Simple Sticky Toffee Pudding
Ingredients
- 8 oz pitted & dried Medjool dates, chopped (225 g)
- 1 cup (240 ml) boiling water
- 1 tsp baking soda
- 1/3 cup (75 g) unsalted butter, room temp
- 3/4 cup (150 g) brown sugar, packed
- 2 large eggs, room temp
- 2 tsp Amoretti Vanilla Bean Paste
- 3 tbsp honey
- 2 tbsp maple syrup
- 1 2/3 cups (210 g) all-purpose flour
- 1 1/2 tsp baking powder
- Pinch of salt
Toffee sauce
- 1 cup (240 ml) heavy cream
- 1/2 cup (115 g) unsalted butter
- 1 cup (160 g) light brown sugar
- 1 tsp salt
- 2 tsp Amoretti Vanilla Bean Paste
Preparation
Soak the chopped dates in boiling water with baking soda for 10 minutes.
Cream the butter and brown sugar until light and fluffy.
Add the eggs one at a time, beating well after each addition.
Stir in the vanilla bean paste, honey, and maple syrup.
Gradually add the flour, baking powder, and salt, mixing until combined.
Pour the batter into a greased baking dish and bake at 350°F for 30-40 minutes or until a toothpick inserted comes out clean.
Meanwhile, combine heavy cream, unsalted butter, light brown sugar, salt, and vanilla bean paste in a saucepan.
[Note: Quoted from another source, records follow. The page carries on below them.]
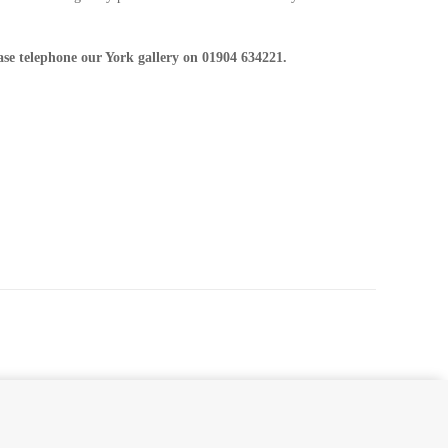
ease telephone our York gallery on 01904 634221.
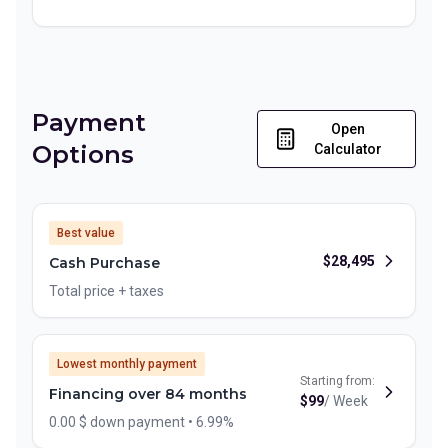
Payment
Open
Options
Calculator
Best value
$
28,495
Cash Purchase
Total price + taxes
Lowest monthly payment
Starting from:
Financing over 84 months
$
99
/
Week
0.00 $ down payment • 6.99%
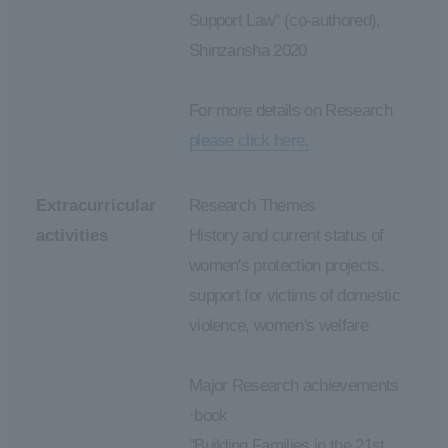
Support Law" (co-authored),
Shinzansha 2020
For more details on Research
please click here.
Extracurricular
Research Themes
activities
History and current status of
women's protection projects,
support for victims of domestic
violence, women's welfare
Major Research achievements
·book
"Building Families in the 21st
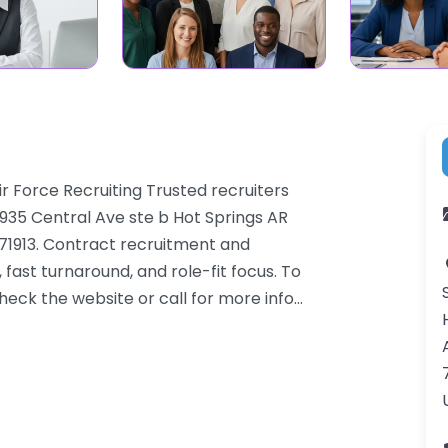
Air Force Recruiting Trusted recruiters
935 Central Ave ste b Hot Springs AR
, 71913. Contract recruitment and
ast turnaround, and role-fit focus. To
heck the website or call for more info…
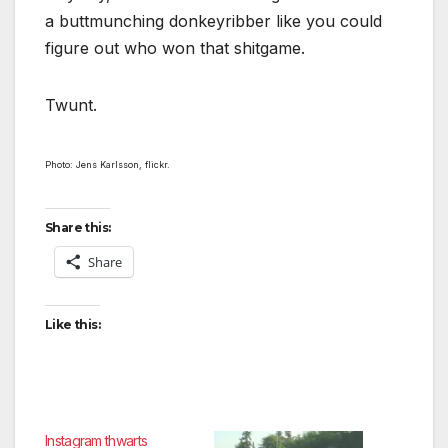
a buttmunching donkeyribber like you could
figure out who won that shitgame.
Twunt.
Photo: Jens Karlsson, flickr.
Share this:
Share
Like this:
Instagram thwarts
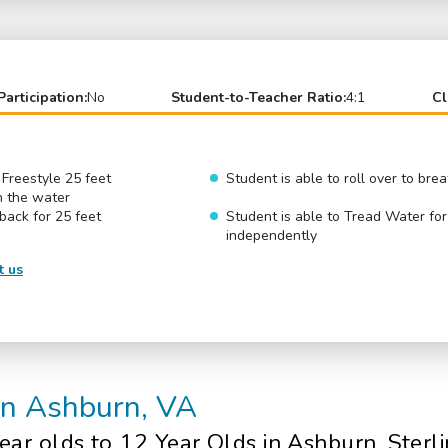
Participation:
No
Student-to-Teacher Ratio:
4:1
Cl
 Freestyle 25 feet
Student is able to roll over to br
n the water
 back for 25 feet
Student is able to Tread Water fo
independently
t us
in Ashburn, VA
ear olds
to 12 Year Olds in Ashburn, Sterl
Heat the sauce over medium heat, stirring until the sugar dissolves and the sauce thickens, about 5 minutes.
Once the pudding is baked, remove from oven, poke holes all over with a fork, and pour the warm toffee sauce over it.
Allow the pudding to soak in the sauce for a few minutes before serving.
Tips
Use maple syrup and honey instead of golden syrup or molasses for a cleaner flavor.
Incorporate Amoretti Vanilla Bean Paste for a deep vanilla flavor and visible specks.
Poke holes in the warm pudding to allow the sauce to soak in and enhance moisture.